In other words, the delay in the arrival of the higher frequency emission could be a consequence of the orientation of the neutron star and its magnetic field (assuming the models are correct and that FRBs can be produced in the magnetic field of a neutron star). Pleunis continues:

If a similar FRB source is oriented differently with respect to Earth, it would be possible to see the low frequency radio waves before the high frequency radio waves in that system.

If you’re finding all of this hard to visualize, you’re not alone. The inherent motion of the FRB complicates matters, for one thing. To further complicate matters, magnetic fields are rarely uniform fields with two well-defined beams from each pole (textbook case). Instead, real magnetic fields in nature are much more disordered.

Diagram: three shining stars with shiny labels and beams.
This diagram illustrates the two possible scenarios for FRB production. In the first scenario (left), a neutron star and another star orbit around a common center of mass. In this scenario, you can only see the FRB for a few days from Earth. In the 2nd scenario (on the right), the neutron star is solitary. Its magnetic pole – the possible source of FRB signals – is leading or changing direction, making FRBs detectable from Earth only for a few days when the emission is directed towards us. In both scenarios, the burst emission that formed farther from the neutron star arrives later than the emission formed closer, which would explain the 3-day delay for the low-frequency emission. Image via B.Zhang/ Nature/ Z. Pleunis (notes).
Illustration of a light blue orb with long arcs emanating from it in various places.
Artist’s concept of the disordered magnetic fields surrounding a magnetar, a type of neutron star, believed to have an extremely strong magnetic field. Magnetars are candidate sources for many fast radio bursts. Image via Carl Knox/ OzGrav.

As Pleunis told EarthSky,

There are many unknowns regarding FRB progenitors and the emission mechanism…Emission need not be produced in the beams emanating from the [neutron star’s] magnetic poles, but the emission can also be produced in the magnetic field, when it sizzles and cracks, or it can be produced further away by the interaction of the neutron star’s magnetic field with, for example, the wind from a companion star.

In other words, this is a very active area of ​​research and there is still a lot to learn. Pleunis continues:

Why does the emission have a different characteristic frequency at different altitudes? It would also depend on the as yet unknown emission mechanism of FRBs.

Astronomers used two telescopes, the Canadian Hydrogen Intensity Mapping Experiment (CHIME) and the Dutch Low frequency network (LOFAR). LOFAR has stations spread across Europe to increase the detail of the data. For this project, the astronomers had tuned the telescope to observe in a range of 110-188 MHz (wavelength 2.7 to 1.6 meters).

Because the detections were found at the edge of this range, astronomers believe they may extend even lower and plan to observe at even lower frequencies to learn more.

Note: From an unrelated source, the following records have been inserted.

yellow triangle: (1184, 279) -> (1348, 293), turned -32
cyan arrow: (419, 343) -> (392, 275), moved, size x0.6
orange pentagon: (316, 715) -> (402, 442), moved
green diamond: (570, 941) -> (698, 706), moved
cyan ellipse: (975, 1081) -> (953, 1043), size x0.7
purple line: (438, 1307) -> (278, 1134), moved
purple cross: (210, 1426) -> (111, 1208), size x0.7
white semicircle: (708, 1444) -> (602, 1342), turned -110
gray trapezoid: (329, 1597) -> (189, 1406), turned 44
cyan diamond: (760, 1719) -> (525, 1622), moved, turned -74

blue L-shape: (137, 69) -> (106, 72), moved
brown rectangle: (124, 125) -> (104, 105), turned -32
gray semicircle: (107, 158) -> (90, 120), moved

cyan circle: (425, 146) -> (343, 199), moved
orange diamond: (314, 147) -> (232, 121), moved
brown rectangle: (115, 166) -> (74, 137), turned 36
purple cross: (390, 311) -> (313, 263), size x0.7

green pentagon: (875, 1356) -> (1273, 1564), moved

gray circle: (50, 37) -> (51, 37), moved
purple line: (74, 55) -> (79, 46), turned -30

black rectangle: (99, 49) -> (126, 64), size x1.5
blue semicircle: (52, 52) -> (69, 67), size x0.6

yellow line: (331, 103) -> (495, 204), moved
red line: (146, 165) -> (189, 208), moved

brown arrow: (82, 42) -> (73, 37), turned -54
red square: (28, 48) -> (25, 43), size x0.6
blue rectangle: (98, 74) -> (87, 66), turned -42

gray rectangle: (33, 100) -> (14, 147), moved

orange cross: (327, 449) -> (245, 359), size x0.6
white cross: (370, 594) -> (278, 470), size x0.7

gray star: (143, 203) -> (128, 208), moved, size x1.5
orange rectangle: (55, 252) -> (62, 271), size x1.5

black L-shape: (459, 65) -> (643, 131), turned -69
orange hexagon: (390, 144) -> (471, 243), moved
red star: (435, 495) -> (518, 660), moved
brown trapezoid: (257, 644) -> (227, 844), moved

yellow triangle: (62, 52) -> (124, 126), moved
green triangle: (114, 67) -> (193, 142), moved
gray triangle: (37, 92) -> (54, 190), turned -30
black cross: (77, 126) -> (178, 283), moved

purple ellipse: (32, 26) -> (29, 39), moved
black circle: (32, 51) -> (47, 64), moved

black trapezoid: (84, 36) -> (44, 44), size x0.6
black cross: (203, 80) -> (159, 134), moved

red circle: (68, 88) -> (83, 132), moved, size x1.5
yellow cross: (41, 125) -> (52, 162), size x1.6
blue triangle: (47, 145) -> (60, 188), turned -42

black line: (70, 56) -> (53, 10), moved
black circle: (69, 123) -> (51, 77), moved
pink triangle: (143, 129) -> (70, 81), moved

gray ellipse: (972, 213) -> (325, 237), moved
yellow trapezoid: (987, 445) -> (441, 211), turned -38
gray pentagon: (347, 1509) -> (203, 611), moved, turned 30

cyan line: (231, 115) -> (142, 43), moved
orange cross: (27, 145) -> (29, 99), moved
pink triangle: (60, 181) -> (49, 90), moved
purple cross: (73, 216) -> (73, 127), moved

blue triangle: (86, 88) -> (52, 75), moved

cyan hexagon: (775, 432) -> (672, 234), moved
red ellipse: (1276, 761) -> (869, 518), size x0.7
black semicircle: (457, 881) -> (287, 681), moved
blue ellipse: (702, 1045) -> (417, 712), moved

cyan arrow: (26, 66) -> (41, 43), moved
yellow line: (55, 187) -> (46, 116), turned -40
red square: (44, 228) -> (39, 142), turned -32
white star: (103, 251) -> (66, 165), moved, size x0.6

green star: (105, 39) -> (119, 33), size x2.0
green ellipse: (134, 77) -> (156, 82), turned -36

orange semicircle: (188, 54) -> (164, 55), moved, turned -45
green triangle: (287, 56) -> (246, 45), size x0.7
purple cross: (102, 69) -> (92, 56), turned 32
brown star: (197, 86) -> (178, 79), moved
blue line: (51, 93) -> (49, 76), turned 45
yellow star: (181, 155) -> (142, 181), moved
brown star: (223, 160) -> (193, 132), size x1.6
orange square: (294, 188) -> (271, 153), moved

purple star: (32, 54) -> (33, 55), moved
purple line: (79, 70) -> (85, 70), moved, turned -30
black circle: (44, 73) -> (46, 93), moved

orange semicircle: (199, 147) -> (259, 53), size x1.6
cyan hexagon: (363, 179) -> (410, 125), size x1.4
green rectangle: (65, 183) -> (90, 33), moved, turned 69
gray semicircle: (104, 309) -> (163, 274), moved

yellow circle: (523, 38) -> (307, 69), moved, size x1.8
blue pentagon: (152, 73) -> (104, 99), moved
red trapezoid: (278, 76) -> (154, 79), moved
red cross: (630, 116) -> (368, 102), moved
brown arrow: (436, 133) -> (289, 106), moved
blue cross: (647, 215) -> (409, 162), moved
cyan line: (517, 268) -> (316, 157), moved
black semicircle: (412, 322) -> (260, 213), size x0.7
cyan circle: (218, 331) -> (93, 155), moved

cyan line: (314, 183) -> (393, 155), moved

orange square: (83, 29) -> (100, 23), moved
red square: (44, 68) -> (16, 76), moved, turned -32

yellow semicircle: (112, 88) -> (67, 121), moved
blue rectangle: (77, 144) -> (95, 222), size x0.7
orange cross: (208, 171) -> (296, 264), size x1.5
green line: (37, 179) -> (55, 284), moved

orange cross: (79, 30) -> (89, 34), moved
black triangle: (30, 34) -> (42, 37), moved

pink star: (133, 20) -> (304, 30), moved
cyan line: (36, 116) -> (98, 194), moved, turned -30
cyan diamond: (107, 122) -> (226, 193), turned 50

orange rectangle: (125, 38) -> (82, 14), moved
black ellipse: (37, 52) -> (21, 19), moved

The next video from JIVE and EVN describes repeating FRB 20180916B:

Note that electromagnetic emission waves – including light – are measured by both the length of the waves (wavelength) and their frequency (frequency). The longer the wavelength, the lower the frequency and vice versa; the shorter the wavelength, the higher the frequency. A good trick not to get confused is to remember the letter L for for the Llow frequency/Llong wavelength region, which are the waves we are discussing in this article.

Conclusion: Astronomers have measured radio waves from a well-known repeating fast radio burst that are much longer than ever detected before. But not only that, the radio signal also arrived at the telescope three days after the most energetic part of the same radio burst.